Opinión | ISRAEL

El regreso de Netanyahu

En la victoria del Likud ha pesado el hartazgo de los electores, el hundimiento del sionismo laico, la desaparición de la izquierda clásica y la fragmentación política

Binyamin Netanyahu tras votar este martes.

Binyamin Netanyahu tras votar este martes. / Reuters

La fragmentación del espacio político israelí ha hecho posible la vuelta al poder de Binyamín Netanyahu con una coalición del conservador Likud formada por partidos de extrema derecha y religiosos, sin que haya influido en los electores el hecho de que el vencedor tenga varios procesos judiciales abiertos por varios casos de corrupción. Ha pesado en la victoria la incapacidad de sus adversarios de consolidar coaliciones fiables y duraderas, el hartazgo de sucesivas elecciones -cinco en tres años y medio-, el hundimiento clamoroso del sionismo laico -el Partido Laborista se mantiene en la Kneset con solo cuatro escaños- y la desaparición de la izquierda clásica encarnada por el Meretz, aderezado todo ello con una crisis económica que resulta asfixiante. 

Resulta significativo el éxito del llamado sionismo religioso o confesional, convertido en un nacionalismo agresivo, partidario de anexionar Cisjordania a Israel y de judaizar a toda máquina el Estado. Unido a los partidos religiosos ortodoxos, será el aliado indispensable para que Netanyahu complete en la Kneset una mayoría de 65 diputados. Al mismo tiempo condicionará el programa de Gobierno del nuevo primer ministro, para asegurarse la lealtad de sus socios, que tienden a la volatilidad y a exigir un cumplimiento puntilloso de lo pactado en el ámbito religioso, educativo y en su negativa a toda forma de conciliación con los palestinos. Las elecciones confirman que la progresión de la extrema derecha sigue su curso, mientras experimenta un retroceso inexorable la oferta laica, liberal y distintiva de las sociedades abiertas. 
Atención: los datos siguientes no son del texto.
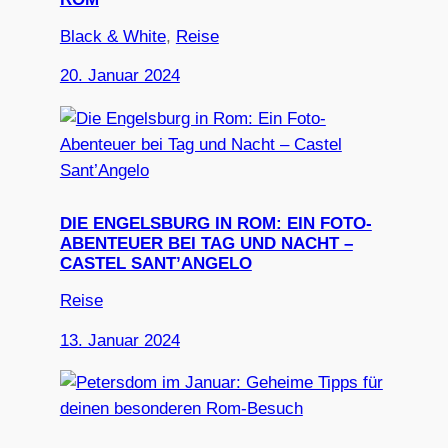
Black & White
, 
Reise
20. Januar 2024
DIE ENGELSBURG IN ROM: EIN FOTO-
ABENTEUER BEI TAG UND NACHT –
CASTEL SANT’ANGELO
Reise
13. Januar 2024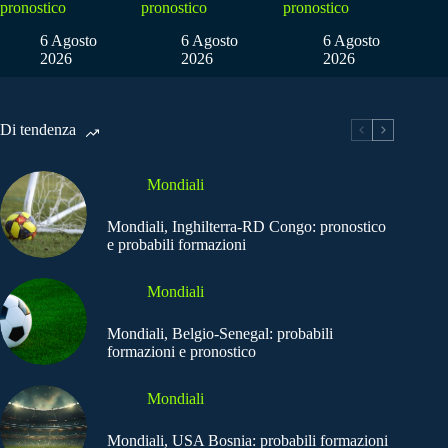
pronostico
pronostico
pronostico
6 Agosto
6 Agosto
6 Agosto
2026
2026
2026
Di tendenza
Mondiali
Mondiali, Inghilterra-RD Congo: pronostico
e probabili formazioni
Mondiali
Mondiali, Belgio-Senegal: probabili
formazioni e pronostico
Mondiali
Mondiali, USA Bosnia: probabili formazioni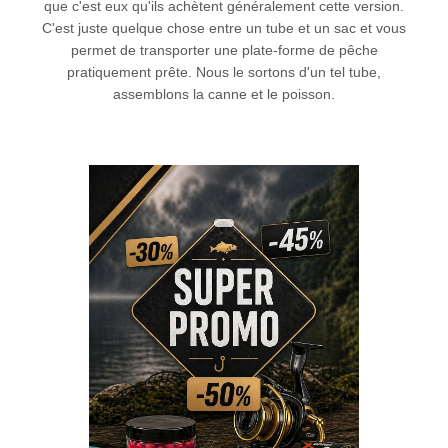
que c'est eux qu'ils achètent généralement cette version.
C'est juste quelque chose entre un tube et un sac et vous
permet de transporter une plate-forme de pêche
pratiquement prête. Nous le sortons d'un tel tube,
assemblons la canne et le poisson.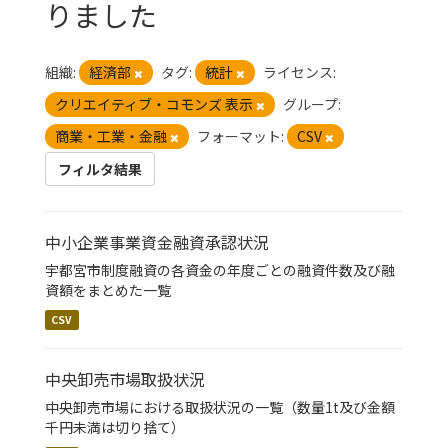
りました
組織:
経済部
タグ:
統計
ライセンス:
クリエイティブ・コモンズ 表示
グループ:
商業・工業・金融
フォーマット:
CSV
フィルタ結果
中小企業事業資金融資承認状況
宇都宮市制度融資の各資金の年度ごとの融資件数及び融
資額をまとめた一覧
CSV
中央卸売市場取扱状況
中央卸売市場における取扱状況の一覧（数量1t及び金額
千円未満は切り捨て）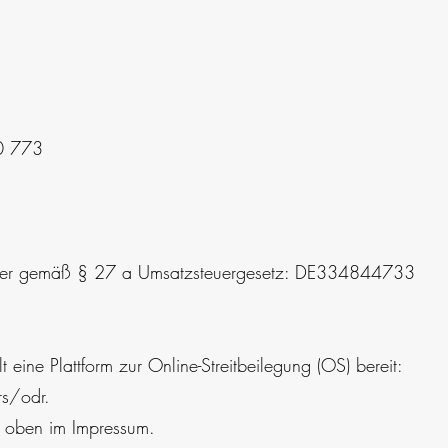
 0 773
ummer gemäß § 27 a Umsatzsteuergesetz: DE334844733
t eine Plattform zur Online-Streitbeilegung (OS) bereit:
s/odr.
e oben im Impressum.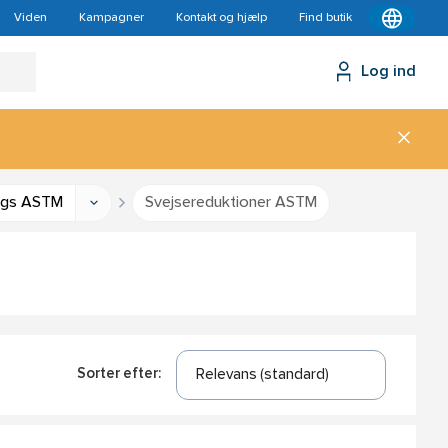
Viden
Kampagner
Kontakt og hjælp
Find butik
Log ind
tings ASTM
Svejsereduktioner ASTM
Sorter efter: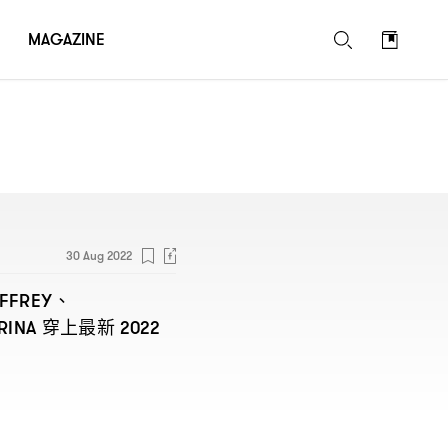
MAGAZINE
30 Aug 2022
、
FFREY
穿上最新
RINA
2022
Los sondeos dan la victoria a Netanyahu

Agencia ATLAS / Foto: EFE

Pasado el periodo fundacional, archivado el mensaje del sionismo sin adscripción religiosa y respaldada la ortodoxia mosaica por sucesivos gobiernos conservadores, la constante división del abanico parlamentario ha convertido en un crucigrama irresoluble la formación de coaliciones duraderas. Algo que ha dado una gran influencia a partidos como el Shas y similares, que ahora regresan al puente de mando.

Nada de todo esto preocupa demasiado a Netanyahu, un experimentado prestidigitador que suma 15 años al frente de gobiernos de toda condición. Entre otras razones porque ha desaparecido del escenario el sionismo laico que fundó el Estado de Israel. Tampoco le importa que Itamar Ben-Gvir, líder del partido ultra Poder Judío, le exija ocupar la cartera de Defensa o de Interior. Sí precisa, en cambio, preservar una sólida complicidad con sus aliados para lograr una reforma de la justicia que le resguarde de la acción en su contra de los tribunales. 

Tampoco teme Netanyahu la reacción árabe ante una gestión dura del conflicto con los palestinos, al haber establecido relaciones diplomáticas con Marruecos, Emiratos Árabes Unidos, Baréin y Sudán promovidas por Donald Trump en 2020 y con el beneplácito de Arabia Saudí, asegurándose la contención de todos los integrantes de la Liga Árabe. Y no teme en absoluto una posición crítica de Estados Unidos más allá de esporádicas llamadas de atención, ni de la Unión Europea, carente de influencia desde hace décadas en la hipotética resolución del conflicto palestino-israelí, cuya suavización no entra en los cálculos de Netanyahu.